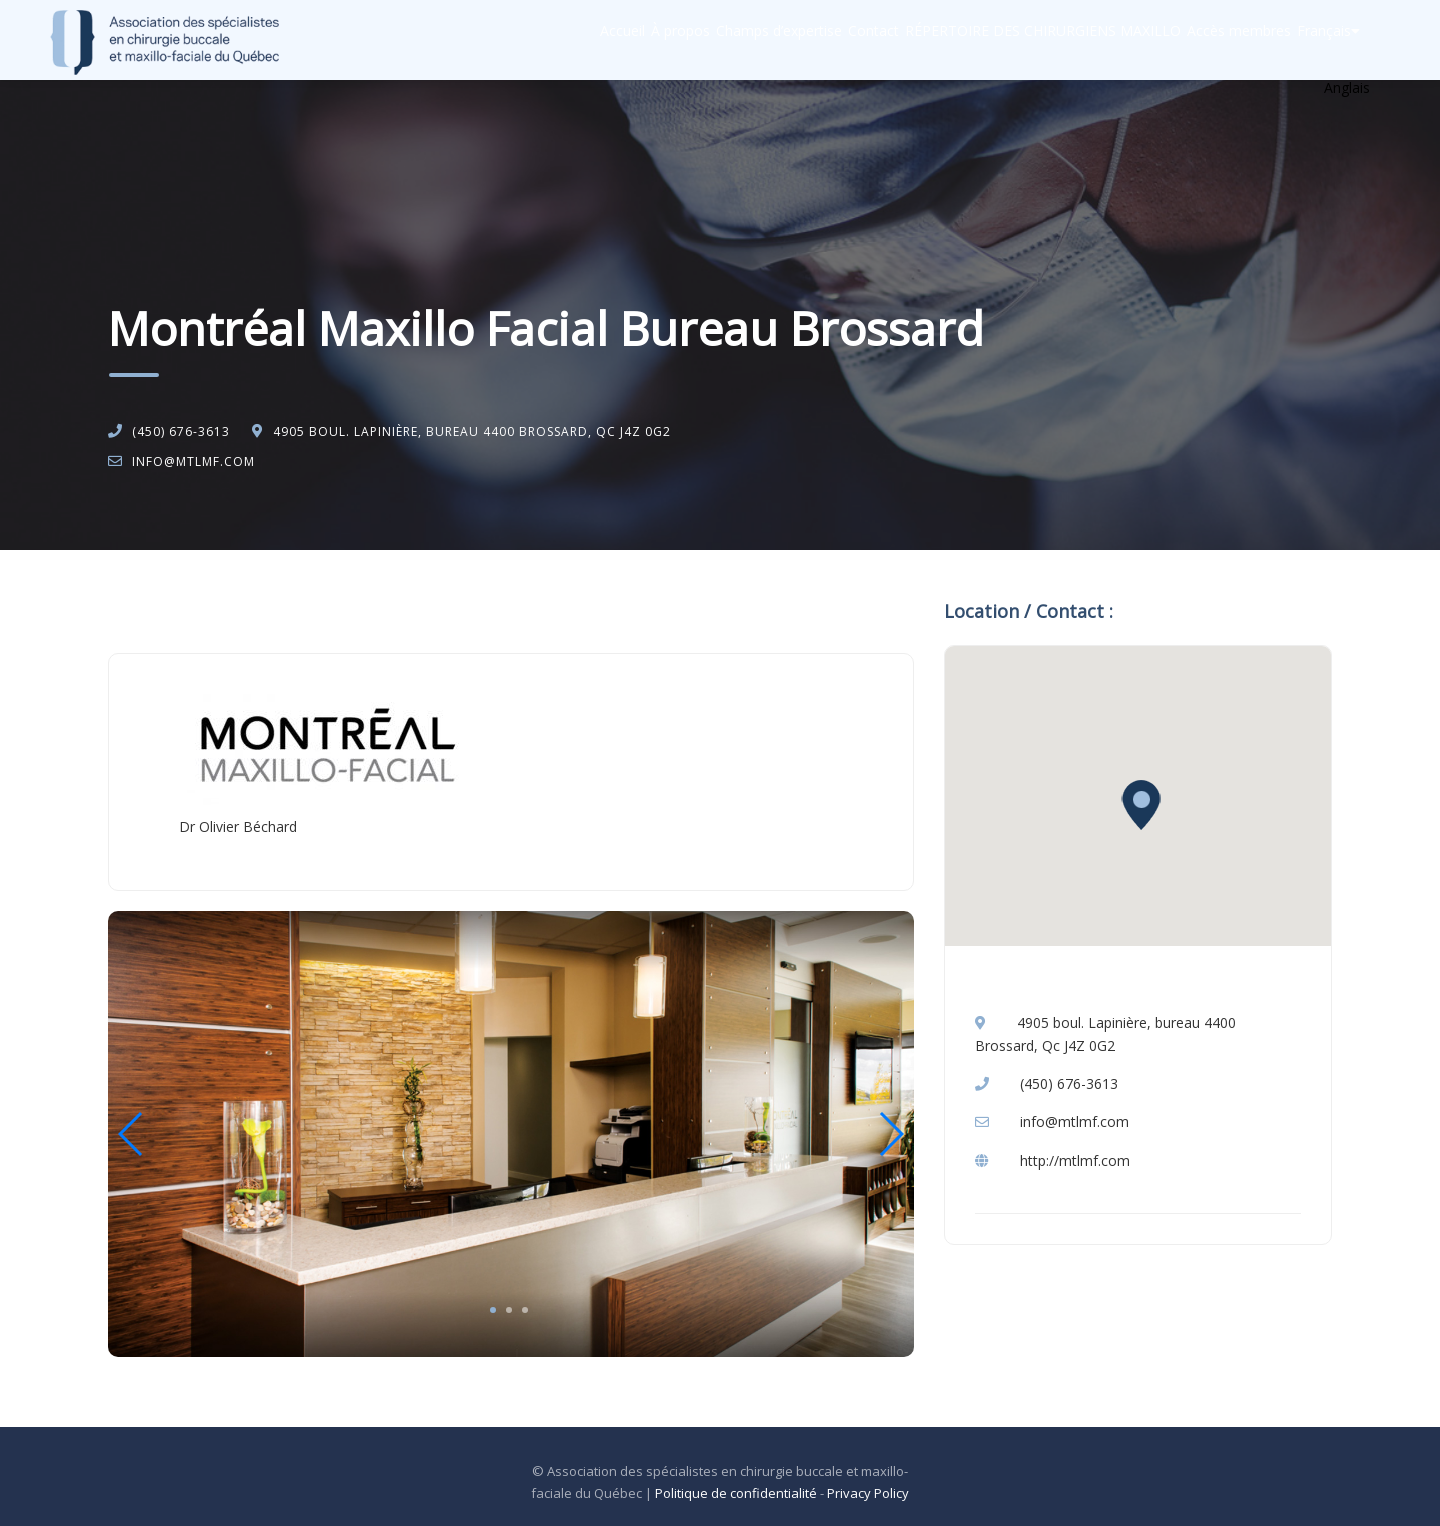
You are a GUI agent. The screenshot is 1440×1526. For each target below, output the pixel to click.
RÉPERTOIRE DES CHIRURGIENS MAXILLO (987, 40)
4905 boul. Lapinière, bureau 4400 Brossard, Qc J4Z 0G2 (472, 431)
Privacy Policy (868, 1493)
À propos (564, 40)
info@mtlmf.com (193, 461)
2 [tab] (509, 1310)
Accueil (486, 40)
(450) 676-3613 (181, 431)
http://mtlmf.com (1075, 1160)
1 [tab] (493, 1310)
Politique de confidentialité (736, 1493)
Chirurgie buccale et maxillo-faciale (305, 601)
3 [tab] (525, 1310)
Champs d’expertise (683, 40)
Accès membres (1203, 40)
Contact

-------

▸ **Task directions**:
Exactly the lines from the one that holds "Privacy Policy (868, 1493)" through the final line of the records above should be written out, and only those.

▸ **Final answer**:
Privacy Policy (868, 1493)
À propos (564, 40)
info@mtlmf.com (193, 461)
2 [tab] (509, 1310)
Accueil (486, 40)
(450) 676-3613 (181, 431)
http://mtlmf.com (1075, 1160)
1 [tab] (493, 1310)
Politique de confidentialité (736, 1493)
Chirurgie buccale et maxillo-faciale (305, 601)
3 [tab] (525, 1310)
Champs d’expertise (683, 40)
Accès membres (1203, 40)
Contact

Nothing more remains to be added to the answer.